3.3. Ceramides and the intestinal inflammatory response.

The inflammation network in the intestine is complicated by the exceptional active tissue turnover rate and the heavy burden of commensal flora. A slight imbalance in the extent and intensity can turn inflammation, which helps repair damaged tissue and fight infection under physiologic conditions, into uncontrolled detrimental acute or chronic inflammation, increasing the risk of IBD. As mentioned above, ceramides are essential for maintaining an intact nonspecific barrier in intestinal mucosa to protect enterocytes against digestive enzymes, bile salts, acidic gastric juice, or bacteria insults. Nevertheless, ceramides are involved in IBD etiology by regulating the immune response in the intestinal epithelium and systemically. Numerous studies showed that ceramides are essential lipid mediators regulating inflammation in different organs [2; 47; 48; 49; 50]. In the small intestinal epithelial cells, ceramides were reported to increase NF-kB activity, a key molecule with pro-inflammatory properties, by reducing IkB-a and IkB-b protein levels [22; 23].

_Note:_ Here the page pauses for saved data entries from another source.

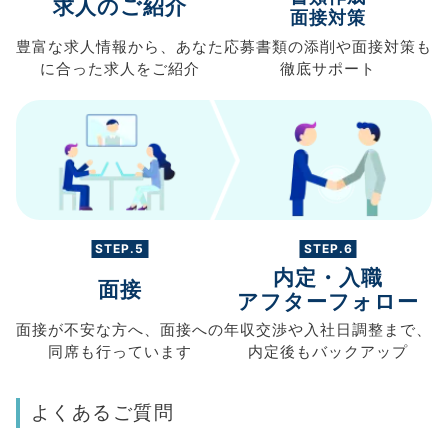
求人のご紹介
面接対策
豊富な求人情報から、
あなた
応募書類の
添削や面接対策も
に合った求人を
ご紹介
徹底サポート
STEP.5
STEP.6
内定・入職
面接
アフターフォロー
面接が不安な方へ、
面接への
年収交渉や
入社日調整まで、
同席も
行っています
内定後もバックアップ
よくあるご質問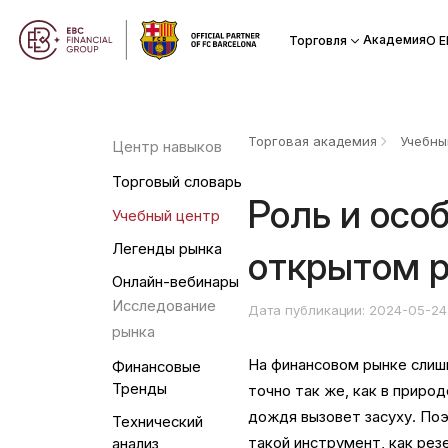
Академия
Торговля
О Е
Торговая академия
Учебны
Центр навыков
Торговый словарь
Роль и осо
Учебный центр
Легенды рынка
открытом 
Онлайн-вебинары
Исследование
Дата публикации: 2024-05-24
рынка
На финансовом рынке слиш
Финансовые
Тренды
точно так же, как в приро
дождя вызовет засуху. По
Технический
такой инструмент, как рез
анализ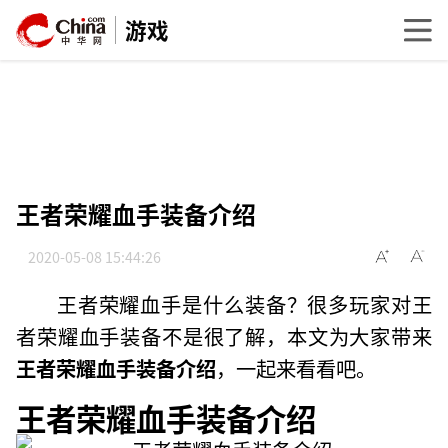
游戏
王者荣耀血手装备介绍
2020-05-08 15:44:26
王者荣耀血手是什么装备？很多玩家对王
者荣耀血手装备不是很了解，本文为大家带来
王者荣耀血手装备介绍
，一起来看看吧。
王者荣耀血手装备介绍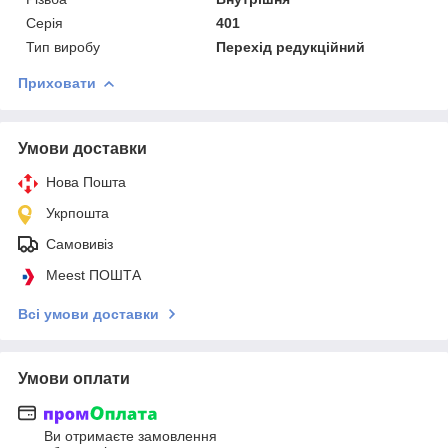
Серія
401
Тип виробу
Перехід редукційний
Приховати
Умови доставки
Нова Пошта
Укрпошта
Самовивіз
Meest ПОШТА
Всі умови доставки
Умови оплати
Ви отримаєте замовлення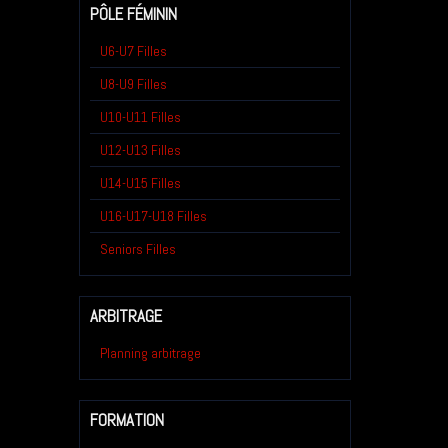
PÔLE FÉMININ
U6-U7 Filles
U8-U9 Filles
U10-U11 Filles
U12-U13 Filles
U14-U15 Filles
U16-U17-U18 Filles
Seniors Filles
ARBITRAGE
Planning arbitrage
FORMATION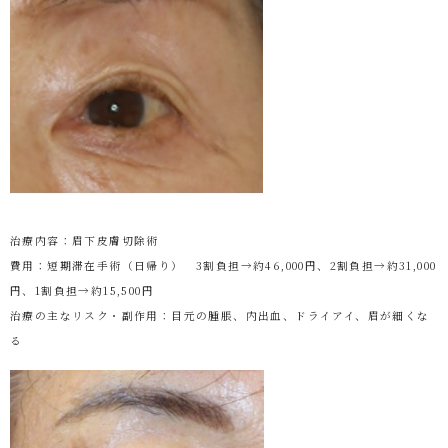
治療内容：眉下皮膚切除術
費用：短期滞在手術（日帰り） 3割負担→約46,000円、2割負担→約31,000
円、1割負担→約15,500円
治療の主なリスク・副作用：目元の腫脹、内出血、ドライアイ、眉が細くな
る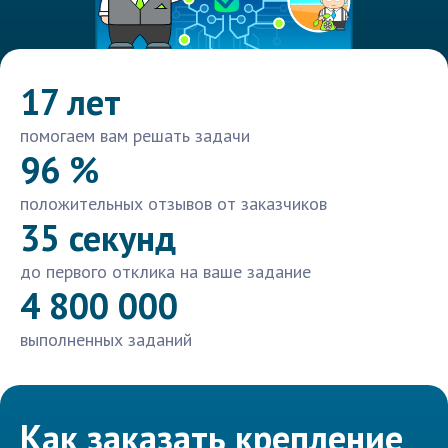
17 лет
помогаем вам решать задачи
96 %
положительных отзывов от заказчиков
35 секунд
до первого отклика на ваше задание
4 800 000
выполненных заданий
Как заказать крепление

Besides increased barrier permeability, Grosch’s group also found activated immune response in the naïve Cers2 null mice, manifested by increased blood monocytes and higher IL-10 levels. DSS treatment worsened this phenotype and increased regulatory T cells (Tregs) and IL-17+ T-cells in the circulation and colon, which was not observed in CerS2 +/+ mice [42]. Deleting Cers6 increases the disease activity index in DSS-induced acute colitis. Instead of a change in intestinal barrier function, this group revealed that the pathologic change is associated with an increased S-1-P level and neutrophil infiltration in the colon tissue [45]. Thus, whether these effects are a direct result of decreased C16 ceramide or secondary to the increase of S-1-P requires further study.

Interestingly, Matthew et al. did an adoptive transfer of wild type or Cers6 deficient splenocytes to the RAG1-deficient mice. Wild-type splenocyte transfer caused significant weight loss and colitis in the recipients, while transplant of Cers6 deficient splenocytes didn’t. These studies indicate that lowering ceramides upregulate inflammation in the intestinal epithelium but represses it in the splenocytes. Most of the small-molecule drugs developed for IBD target the S-1-P signaling pathway, noting that S-1-P is a critical systemic immunoregulator [51]. The findings of IEC or intestine autonomous effects of de novo synthesized ceramides emphasize that regulation of this pathway is crucial, given that none of the therapeutic strategies for IBD are satisfactorily reduced rates of remission and relapse.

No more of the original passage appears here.